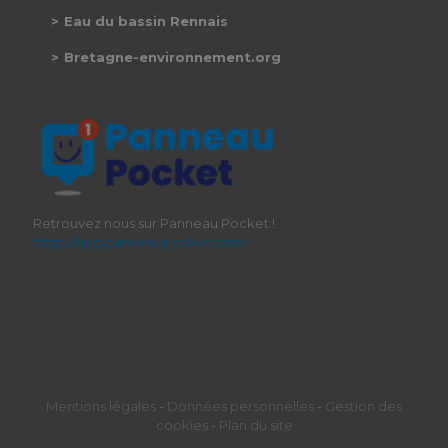
Eau du bassin Rennais
Bretagne-environnement.org
Retrouvez nous sur Panneau Pocket !
https://app.panneaupocket.com/
Mentions légales
-
Données personnelles
-
Gestion des
cookies
-
Plan du site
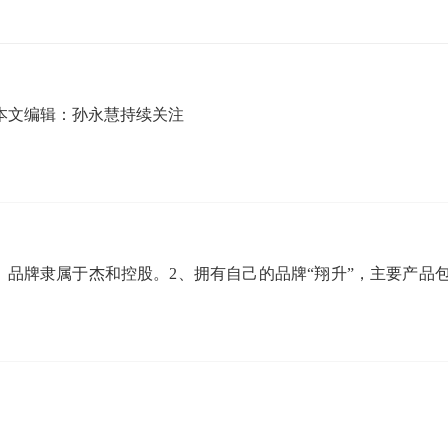
本文编辑：孙永慧持续关注
品，品牌隶属于杰和控股。2、拥有自己的品牌“翔升”，主要产品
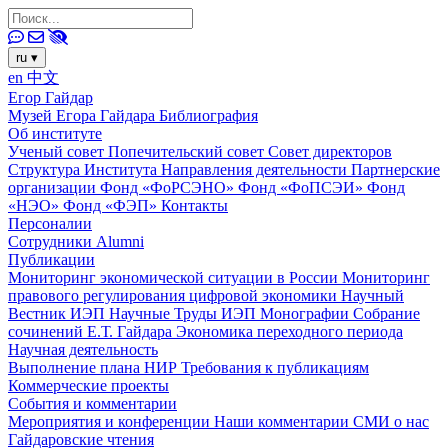
ru
▾
en
中文
Егор Гайдар
Музей Егора Гайдара
Библиография
Об институте
Ученый совет
Попечительский совет
Совет директоров
Структура Института
Направления деятельности
Партнерские
организации
Фонд «ФоРСЭНО»
Фонд «ФоПСЭИ»
Фонд
«НЭО»
Фонд «ФЭП»
Контакты
Персоналии
Сотрудники
Alumni
Публикации
Мониторинг экономической ситуации в России
Мониторинг
правового регулирования цифровой экономики
Научный
Вестник ИЭП
Научные Труды ИЭП
Монографии
Собрание
сочинений Е.Т. Гайдара
Экономика переходного периода
Научная деятельность
Выполнение плана НИР
Требования к публикациям
Коммерческие проекты
События и комментарии
Мероприятия и конференции
Наши комментарии
СМИ о нас
Гайдаровские чтения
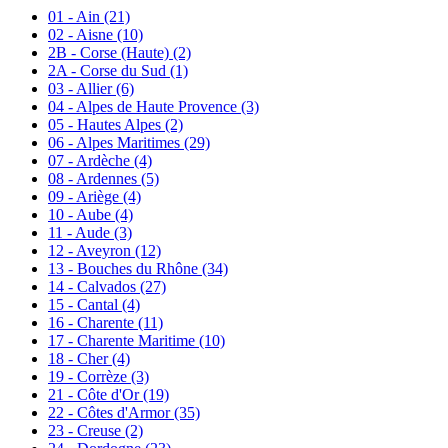
01 - Ain
(21)
02 - Aisne
(10)
2B - Corse (Haute)
(2)
2A - Corse du Sud
(1)
03 - Allier
(6)
04 - Alpes de Haute Provence
(3)
05 - Hautes Alpes
(2)
06 - Alpes Maritimes
(29)
07 - Ardèche
(4)
08 - Ardennes
(5)
09 - Ariège
(4)
10 - Aube
(4)
11 - Aude
(3)
12 - Aveyron
(12)
13 - Bouches du Rhône
(34)
14 - Calvados
(27)
15 - Cantal
(4)
16 - Charente
(11)
17 - Charente Maritime
(10)
18 - Cher
(4)
19 - Corrèze
(3)
21 - Côte d'Or
(19)
22 - Côtes d'Armor
(35)
23 - Creuse
(2)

■ **WORK TASK**
Output exactly the lines from the one that has "Мониторинг экономической ситуации в России" through the end of the data. Do not include pictures.

■ **FINISHED EXERCISE**
Мониторинг экономической ситуации в России
Мониторинг
правового регулирования цифровой экономики
Научный
Вестник ИЭП
Научные Труды ИЭП
Монографии
Собрание
сочинений Е.Т. Гайдара
Экономика переходного периода
Научная деятельность
Выполнение плана НИР
Требования к публикациям
Коммерческие проекты
События и комментарии
Мероприятия и конференции
Наши комментарии
СМИ о нас
Гайдаровские чтения
01 - Ain
(21)
02 - Aisne
(10)
2B - Corse (Haute)
(2)
2A - Corse du Sud
(1)
03 - Allier
(6)
04 - Alpes de Haute Provence
(3)
05 - Hautes Alpes
(2)
06 - Alpes Maritimes
(29)
07 - Ardèche
(4)
08 - Ardennes
(5)
09 - Ariège
(4)
10 - Aube
(4)
11 - Aude
(3)
12 - Aveyron
(12)
13 - Bouches du Rhône
(34)
14 - Calvados
(27)
15 - Cantal
(4)
16 - Charente
(11)
17 - Charente Maritime
(10)
18 - Cher
(4)
19 - Corrèze
(3)
21 - Côte d'Or
(19)
22 - Côtes d'Armor
(35)
23 - Creuse
(2)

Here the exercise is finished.